Writer: Lorne Campbell
Music and Lyrics: Sting
Director: Lorne Campbell
Reviewer: Sue Collier
Sting’s musical The Last Ship is his personal account of the decline of the North East of England Shipping Industry. It depicts the long-term community effect of the 1970s Conservative party’s industrial strategies. The show first premiered in Chicago in 2014, earned two Tony Award Nominations but had only a brief run on Broadway. It was a difficult show to premiere in America and has been reworked for the current UK tour.

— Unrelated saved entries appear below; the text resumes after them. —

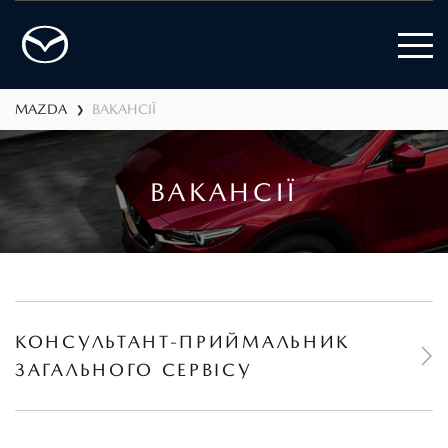
MAZDA
ВАКАНСІЇ
❯
ВАКАНСІЇ
КОНСУЛЬТАНТ-ПРИЙМАЛЬНИК
ЗАГАЛЬНОГО СЕРВІСУ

Gideon Fletcher refuses the family tradition of shipbuilding and instead goes to Sea, leaving behind his childhood sweetheart Meg Dawson. When seventeen years later Gideon returns with hopes of rekindling his romance with Meg, he is not welcomed with open arms and is shocked to find that he is the father of her 16-year-old daughter Ellen. Much has changed at the shipyard. There is no buyer for the ship that has just been built, and it is to be sold for scrap before its’ maiden voyage. The Government want to buy cheaper ships from overseas. There are threats of redundancies, wage cuts and yard closures. Foreman Jackie White forms a plan to complete the construction of one last ship (The Utopia) which the workforce will launch themselves as a symbol of the immense pride they have for their industrial heritage.
The Last Ship successfully delivers the concept of the decimation of British industry in the 1980s via a clear political stance of anti-Thatcherism. There are current references to the Battle of Orgreave and the attempt to break down the NHS. Like the Yorkshire Coal Mining industry, the Tyneside community has only Shipbuilding to sustain it. We witness the effects of industrial action, the tearing apart of communities and the vitally sustaining role of the women who support their hard-working men.
Sting’s rousing musical score incorporates rhythmic stomping to represent hammering. A wide combination of musical styles is offered and there is a folky feel at times with jigs, clog dancing and tin whistle playing. Each character is likeably introduced during The Shipyard. There are quality duets but unfortunately, at times the volume of the singing resulted in the lyrics appearing muffled.
A seemingly simple set of steel girders and ladders with moving and still projections offer endless possibilities for scene changes such as the dramatic rough sea, the red skyline glow of the steelworks and the striking sense of the growing ship looming over the audience as it nears completion.
A strong cast offering amusing performances give a crowd-pleasing involvement from the start. Richard Fleeshman as Gideon has an expressive singing voice and delivers a good romantic lead. His growing relationship with his newly found daughter Ellen is believably awkward. Although at times the inconsistency of his accent can be somewhat distracting. Frances McNamee has an immensely powerful voice and gives a commendable performance in the role of the staunchly proud Meg Dawson.
Joe McGann offers warm storytelling as the likeable foreman Jackie White. His relationship with his wife Peggy (played by the immensely likeable Charlie Hardwick) is tender and loving. Hardwick has a surprisingly strong singing voice and her duetting is superb.
Katie Moore incorporates the role of Narrator with the likeable Ellen by offering a young person’s perspective of life in a town which has nothing to offer once the main industry declines.
The audience’s warm and appreciative response to the show resulted in a full house standing ovation on the night of this review.